Abstract
Purpose :
The World Health Organization (WHO) currently recommends annual mass azithromycin distribution to communities with a prevalence of trachomatous infection above 5%. However, after several rounds of annual mass treatment, the majority of treated individuals are not infected. We performed a cluster-randomized control trial to compare two annual targeted treatment strategies: (1) an age-targeted arm of preschool-aged children (6 months-5 years old), (2) a household-targeted arm of households with children with clinically active trachoma.
Methods :
48 communities in the trachoma hyperendemic area of Amhara, Ethiopia who previously received annual mass azithromycin distribution, were randomized to one of four arms for three years: (1) age-targeted, (2) household-targeted, (3) annual mass azithromycin, (4) stop treatment.
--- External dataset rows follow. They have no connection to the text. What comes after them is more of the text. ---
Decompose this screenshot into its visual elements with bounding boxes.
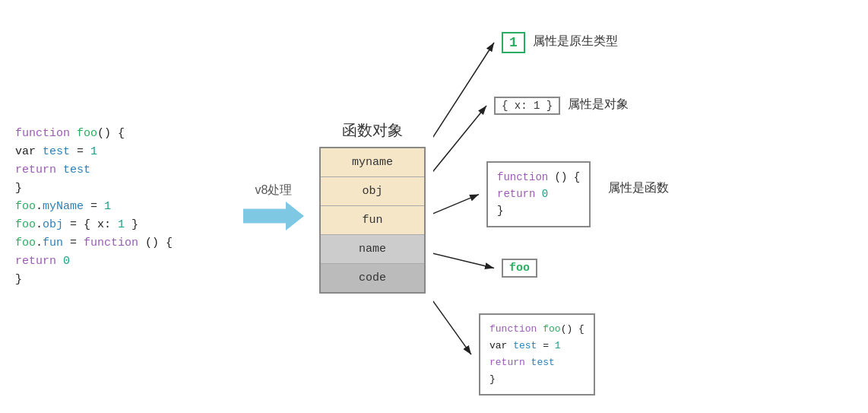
code-line: foo.myName = 1 (15, 198, 236, 216)
arrow-icon (243, 202, 304, 230)
function-label: 属性是函数 (608, 180, 669, 198)
ann-object: { x: 1 } 属性是对象 (494, 97, 629, 115)
func-obj-title: 函数对象 (342, 120, 403, 141)
ann-primitive: 1 属性是原生类型 (502, 32, 618, 53)
object-value: { x: 1 } (494, 97, 560, 115)
func-ann-line: } (497, 202, 580, 219)
annotations-area: 1 属性是原生类型 { x: 1 } 属性是对象 function () { r… (441, 17, 853, 397)
func-obj-row-code: code (321, 264, 424, 292)
code-ann-line: var test = 1 (489, 338, 584, 354)
ann-foo-name: foo (502, 259, 537, 278)
func-obj-row-fun: fun (321, 206, 424, 235)
code-line: var test = 1 (15, 143, 236, 161)
object-label: 属性是对象 (568, 97, 629, 114)
code-line: return test (15, 161, 236, 179)
func-obj-row-myname: myname (321, 148, 424, 177)
svg-line-2 (433, 106, 486, 192)
code-ann-line: function foo() { (489, 321, 584, 338)
primitive-label: 属性是原生类型 (533, 33, 618, 51)
func-obj-row-name: name (321, 235, 424, 264)
svg-line-1 (433, 43, 494, 163)
code-line: function foo() { (15, 125, 236, 143)
func-ann-line: function () { (497, 169, 580, 186)
code-line: foo.obj = { x: 1 } (15, 216, 236, 234)
primitive-value: 1 (502, 32, 525, 53)
code-line: } (15, 271, 236, 289)
code-line: } (15, 179, 236, 198)
v8-arrow-section: v8处理 (236, 183, 312, 230)
arrow-label: v8处理 (255, 183, 293, 199)
ann-function: function () { return 0} (486, 161, 591, 227)
code-line: foo.fun = function () { (15, 234, 236, 253)
code-block: function foo() { var test = 1 return tes… (15, 125, 236, 289)
ann-code-box: function foo() { var test = 1 return tes… (479, 313, 595, 396)
foo-value: foo (509, 262, 530, 275)
main-container: function foo() { var test = 1 return tes… (0, 0, 868, 413)
code-line: return 0 (15, 253, 236, 271)
func-ann-line: return 0 (497, 186, 580, 202)
code-ann-line: } (489, 371, 584, 388)
code-ann-line: return test (489, 354, 584, 371)
svg-line-3 (433, 194, 479, 220)
func-obj-row-obj: obj (321, 177, 424, 206)
func-obj-box: mynameobjfunnamecode (319, 147, 426, 294)
svg-line-5 (433, 278, 471, 354)
svg-line-4 (433, 249, 494, 268)
func-obj-section: 函数对象 mynameobjfunnamecode (312, 120, 433, 294)
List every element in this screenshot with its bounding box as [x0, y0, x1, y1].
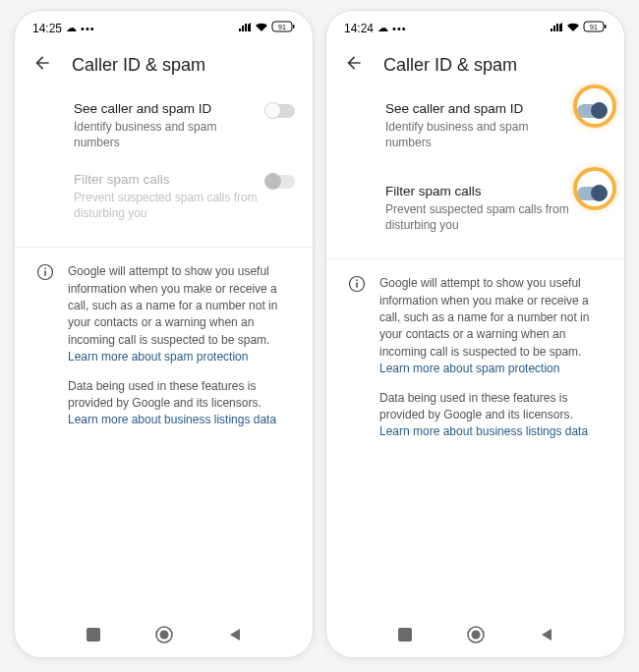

The primary outcome of interest was PCR prevalence of ocular chlamydia infection and secondary outcome of interest was clinical trachoma (TF), both observed in children 0-9 years old.
Results :
4100 children 0-9 years old were monitored annually for ocular chlamydia and clinical trachoma. When corrected for baseline, there was no significant difference between the two targeted treatment arms for ocular chlamydia (mean difference (MD) 0.0, 95% CI -0.1 to 0.1, P=0.49) nor clinical trachoma (MD 0.0, 95% CI -0.1 to 0.1, P=0.98). Targeted treatment communities had non-significantly less infection and clinical trachoma than communities that stopped treatment (MD 0.0, 95% CI -0.1 to 0.1, P= 0.37) and (MD 0.0, 95% CI -0.1 to 0.1, P=0.78) respectively. However targeted communities also had non-significantly more infection and clinical trachoma than communities that continued WHO recommended community-wide annual mass azithromycin distribution (MD 0.0, 95% CI -0.1 to 0.1, P=0.85) and (MD 0.0, 95% CI -0.1 to 0.1, P=0.99) respectively.
Conclusions :
We did not detect a difference between the age-targeted and household-targeted treatment approaches. However, our results suggest that targeted treatment is superior to stopping annual azithromycin treatment. Although targeted treatment was not enough to eliminate infection in this trachoma hyper-endemic region, even WHO guideline annual mass azithromycin distribution may not be sufficient to eliminate the trachoma burden in this area. Thus, targeted treatment strategies may still be beneficial to less trachoma endemic regions facing antibiotic resistance.
This abstract was presented at the 2022 ARVO Annual Meeting, held in Denver, CO, May 1-4, 2022, and virtually.